* **Work request**
You are asked to write out the full listing exactly as it stands.
[[ Input data open ]]
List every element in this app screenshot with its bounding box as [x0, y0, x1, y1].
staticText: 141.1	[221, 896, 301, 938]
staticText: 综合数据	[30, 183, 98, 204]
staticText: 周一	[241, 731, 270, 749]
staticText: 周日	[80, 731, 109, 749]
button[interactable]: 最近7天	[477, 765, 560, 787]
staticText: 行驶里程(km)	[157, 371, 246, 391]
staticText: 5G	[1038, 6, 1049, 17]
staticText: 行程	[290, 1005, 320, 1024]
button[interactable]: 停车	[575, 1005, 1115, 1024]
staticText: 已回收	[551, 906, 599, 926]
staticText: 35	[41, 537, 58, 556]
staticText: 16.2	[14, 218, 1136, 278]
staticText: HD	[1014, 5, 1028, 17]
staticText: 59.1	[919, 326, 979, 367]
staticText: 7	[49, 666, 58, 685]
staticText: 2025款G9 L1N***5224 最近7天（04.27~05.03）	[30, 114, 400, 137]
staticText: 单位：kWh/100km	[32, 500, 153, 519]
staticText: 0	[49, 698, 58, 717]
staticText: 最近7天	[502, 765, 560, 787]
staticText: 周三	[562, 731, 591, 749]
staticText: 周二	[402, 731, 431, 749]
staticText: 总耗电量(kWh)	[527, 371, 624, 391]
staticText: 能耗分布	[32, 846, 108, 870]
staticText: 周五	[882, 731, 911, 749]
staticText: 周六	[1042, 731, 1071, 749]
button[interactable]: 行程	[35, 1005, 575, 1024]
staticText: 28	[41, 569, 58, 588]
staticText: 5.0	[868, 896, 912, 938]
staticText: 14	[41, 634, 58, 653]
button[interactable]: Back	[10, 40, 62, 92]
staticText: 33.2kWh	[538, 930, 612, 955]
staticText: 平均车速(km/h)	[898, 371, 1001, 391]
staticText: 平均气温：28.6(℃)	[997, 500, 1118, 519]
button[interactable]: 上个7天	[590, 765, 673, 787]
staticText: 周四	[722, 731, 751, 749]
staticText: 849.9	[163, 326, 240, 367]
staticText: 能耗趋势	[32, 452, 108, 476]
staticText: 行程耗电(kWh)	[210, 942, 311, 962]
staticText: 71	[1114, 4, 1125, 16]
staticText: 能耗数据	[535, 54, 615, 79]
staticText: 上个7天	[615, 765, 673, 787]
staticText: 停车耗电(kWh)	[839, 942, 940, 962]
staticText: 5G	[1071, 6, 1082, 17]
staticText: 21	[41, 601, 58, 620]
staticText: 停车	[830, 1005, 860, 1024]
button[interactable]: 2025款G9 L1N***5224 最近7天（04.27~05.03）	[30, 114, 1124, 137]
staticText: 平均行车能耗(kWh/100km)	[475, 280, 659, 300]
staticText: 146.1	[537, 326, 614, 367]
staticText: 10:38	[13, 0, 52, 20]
[[ Input data closed ]]
* **Solved problem**
List every element in this app screenshot with its bounding box as [x0, y0, x1, y1].
staticText: 141.1	[221, 896, 301, 938]
staticText: 综合数据	[30, 183, 98, 204]
staticText: 周一	[241, 731, 270, 749]
staticText: 周日	[80, 731, 109, 749]
button[interactable]: 最近7天	[477, 765, 560, 787]
staticText: 行驶里程(km)	[157, 371, 246, 391]
staticText: 5G	[1038, 6, 1049, 17]
staticText: 行程	[290, 1005, 320, 1024]
button[interactable]: 停车	[575, 1005, 1115, 1024]
staticText: 已回收	[551, 906, 599, 926]
staticText: 35	[41, 537, 58, 556]
staticText: 16.2	[14, 218, 1136, 278]
staticText: HD	[1014, 5, 1028, 17]
staticText: 59.1	[919, 326, 979, 367]
staticText: 7	[49, 666, 58, 685]
staticText: 2025款G9 L1N***5224 最近7天（04.27~05.03）	[30, 114, 400, 137]
staticText: 单位：kWh/100km	[32, 500, 153, 519]
staticText: 0	[49, 698, 58, 717]
staticText: 最近7天	[502, 765, 560, 787]
staticText: 周三	[562, 731, 591, 749]
staticText: 周二	[402, 731, 431, 749]
staticText: 总耗电量(kWh)	[527, 371, 624, 391]
staticText: 能耗分布	[32, 846, 108, 870]
staticText: 周五	[882, 731, 911, 749]
staticText: 周六	[1042, 731, 1071, 749]
button[interactable]: 行程	[35, 1005, 575, 1024]
staticText: 28	[41, 569, 58, 588]
staticText: 5.0	[868, 896, 912, 938]
staticText: 14	[41, 634, 58, 653]
button[interactable]: Back	[10, 40, 62, 92]
staticText: 33.2kWh	[538, 930, 612, 955]
staticText: 平均车速(km/h)	[898, 371, 1001, 391]
staticText: 平均气温：28.6(℃)	[997, 500, 1118, 519]
button[interactable]: 上个7天	[590, 765, 673, 787]
staticText: 周四	[722, 731, 751, 749]
staticText: 849.9	[163, 326, 240, 367]
staticText: 能耗趋势	[32, 452, 108, 476]
staticText: 行程耗电(kWh)	[210, 942, 311, 962]
staticText: 71	[1114, 4, 1125, 16]
staticText: 能耗数据	[535, 54, 615, 79]
staticText: 上个7天	[615, 765, 673, 787]
staticText: 停车耗电(kWh)	[839, 942, 940, 962]
staticText: 5G	[1071, 6, 1082, 17]
staticText: 21	[41, 601, 58, 620]
staticText: 停车	[830, 1005, 860, 1024]
button[interactable]: 2025款G9 L1N***5224 最近7天（04.27~05.03）	[30, 114, 1124, 137]
staticText: 平均行车能耗(kWh/100km)	[475, 280, 659, 300]
staticText: 146.1	[537, 326, 614, 367]
staticText: 10:38	[13, 0, 52, 20]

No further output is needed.